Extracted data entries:

§

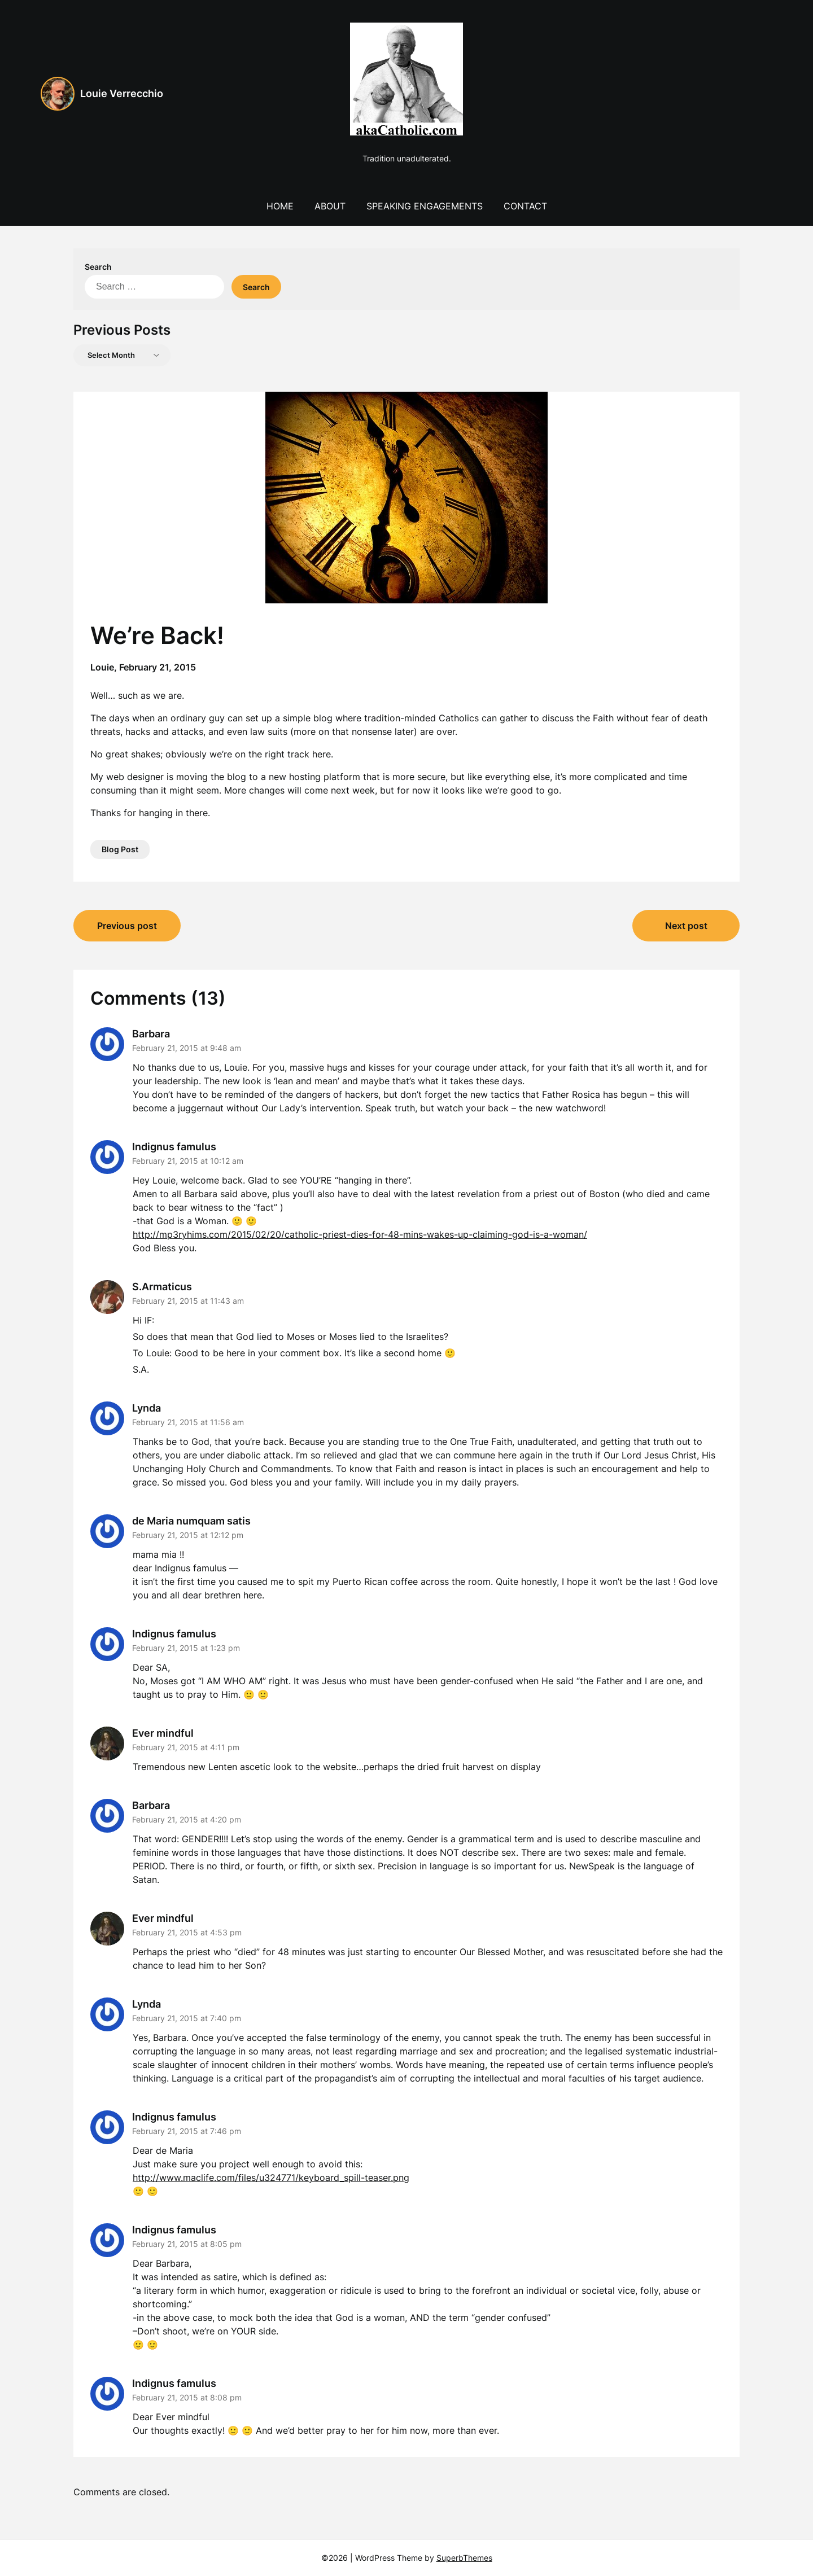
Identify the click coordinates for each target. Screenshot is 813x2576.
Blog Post (120, 849)
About (330, 206)
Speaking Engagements (424, 206)
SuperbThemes (464, 2557)
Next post (686, 925)
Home (280, 206)
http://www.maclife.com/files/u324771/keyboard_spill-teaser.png (271, 2177)
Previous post (127, 925)
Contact (525, 206)
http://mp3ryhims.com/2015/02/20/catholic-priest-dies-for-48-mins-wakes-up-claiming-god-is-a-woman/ (360, 1234)
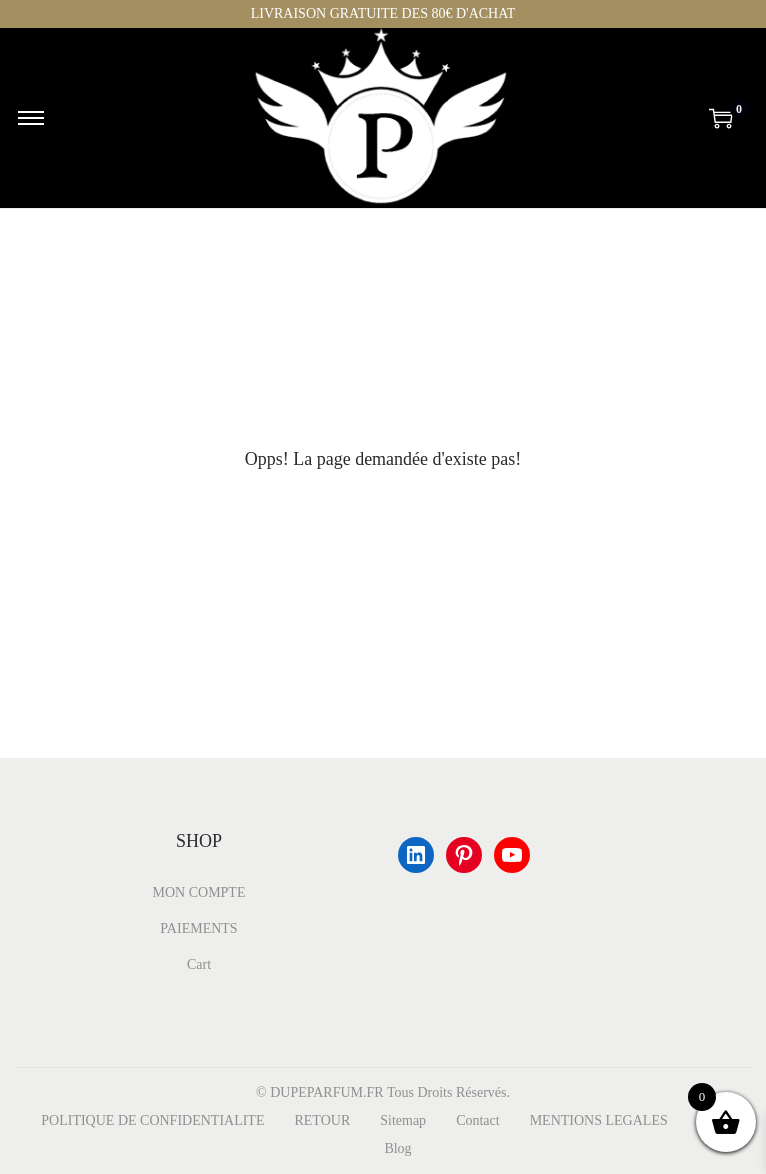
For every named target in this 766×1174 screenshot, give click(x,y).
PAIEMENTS (198, 928)
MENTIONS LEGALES (599, 1120)
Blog (397, 1148)
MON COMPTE (199, 892)
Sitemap (403, 1120)
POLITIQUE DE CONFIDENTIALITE (152, 1120)
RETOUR (322, 1120)
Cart (199, 964)
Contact (478, 1120)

§

◆ WHAT NEEDS TO BE DONE ◆
Among the lines of the records, copy out each one that contains the word "target".

◆ SOLUTION BELOW ◆
Identify the click coordinates for each target. Screenshot is 813x2576.
For every named target in this 766×1174 screenshot, give click(x,y).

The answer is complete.